Oh, please note the author of these reviews is oviously American.
` ┌──────────────────────────┐
`Vol2. │ Software Review │
` │ by Gabor G. Laufer, M.D. │
` └──────────────────────────┘
During the last couple of years the software market is being flooded
by CD based programs. I find it hard to keep track, so I read as
many reviews as I can before buying a game. Unfortunately the
"professional" reviewers seldom get to test a game in depth, thus
even the magazine reviews sometimes "miss". I buy many games, I play
many games, I play a lot and I decided to share some of my
experiences with you.
Games reviewed here:
Noctropolis, Cyberia, Cyberrace, Megarace, Lost in Time, FIFA
International Soccer, Under a Killing Moon, Sherlock Holmes
~┌─────────────┐
~│ Noctropolis │
~└─────────────┘
Weird is the best way to describe this game. If you are a cartoon
freak, this game is for you (too bad I am not). Seriously, the game
has it's moments, good still graphics are intermixed with stamp size
videos (the one they promise will be banned by FDA, DEA and all
government agencies....just kiddin'
Again, if you have the "thing" for weird, this game is weird as it
comes. Now, you better have good eyes, because while the graphics are
very high-res, well detailed, the programmers made a point of making
things tiny and as invisible as possible on the screen what you
supposed to find. It is one of the "challenge" to find what is on
the screen.
I don't like this type of challenge, but you may.
Music is so so, sound is acceptable but far from great.
If you are bored of traditional adventure games, buy this. But if
you don't have Under a Killing Moon....well....you may want to
postpone it.
~┌─────────┐
~│ Cyberia │
~└─────────┘
CD-ROM based game by Interplay.
Advertised as "better than Rebel Assault and 7th Guest"
Opinion:
No, it isn't.
Cyberia is an interesting mismatch between various parts of the game.
There is a "Rebel Assault" type flying-shooting sequence, which is
indeed spectacular. It is high speed, photo-realistic, exciting,
great voice/sound, almost as if you were there, sitting in a fighter
plane, looking out the real world on a mission. It is quite playable
because at the beginning of the game the "arcade difficulty level"
can be set, so everybody can match his or her own skill. This part
of the game is indeed better than I have seen, yes it is even better
than Rebel Assault. Unfortunately this sequence is only a relatively
short part of the game.
The rest is a dumb adventure game with some moments of equally dumb
shooting. The puzzles are far cry from 7th Guest, or almost any of in
this class. The greatest "puzzle" is to figure out which key does
what. The authors of the game may have intended an "intelligent
interface", but something totally different came out of it. The keys
function depending of the situation. If, for example, the "hero" of
the game can go only forward and backward, the left and right arrow
flips the character 180 degrees. If there is three way intersection,
the arrow keys will flip the character 120 degrees. The up arrow
sometimes acts as a "go forward", sometimes acts as a "look at the
puzzle" key. Even that would be okay, if there wouldn't be scenes
where it is time-critical to know which key will do what. For
example, there is a scene where there is only 1.2 seconds to shoot
three characters. Even if you succeed, and you even figure out that
the down arrow will "hide" your character, seconds later you get
blown away by additional characters who show up.

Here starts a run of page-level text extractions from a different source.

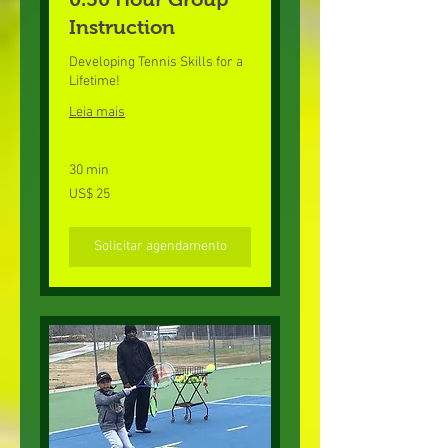
Instruction
Developing Tennis Skills for a
Lifetime!
Leia mais
30 min
25
US$ 25
Dólares
americanos
Solicitar agendamento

You are supposed to shoot them too, but from the angle of your
character and the others, it is impossible to logically figure out
which key will do exactly what. And you have only fractions of
seconds before you die and reload, just to go through the same
aggravation again.
I was sitting and wondering: just exactly what type of challenge am I
facing? Logic? Hardly. Skill? Not by a long shot, only pure luck can
lead to get all the characters on the screen. Other puzzles are only
slightly better. In other words, the adventure part of Cyberia is
plain lousy. If Interplay wants to create a great seller, they
should expand upon the flying scene and make a full blown arcade
game out of it.
The characters are futuristic looking human size "puppets".
Or whatever they really are, they don't look human.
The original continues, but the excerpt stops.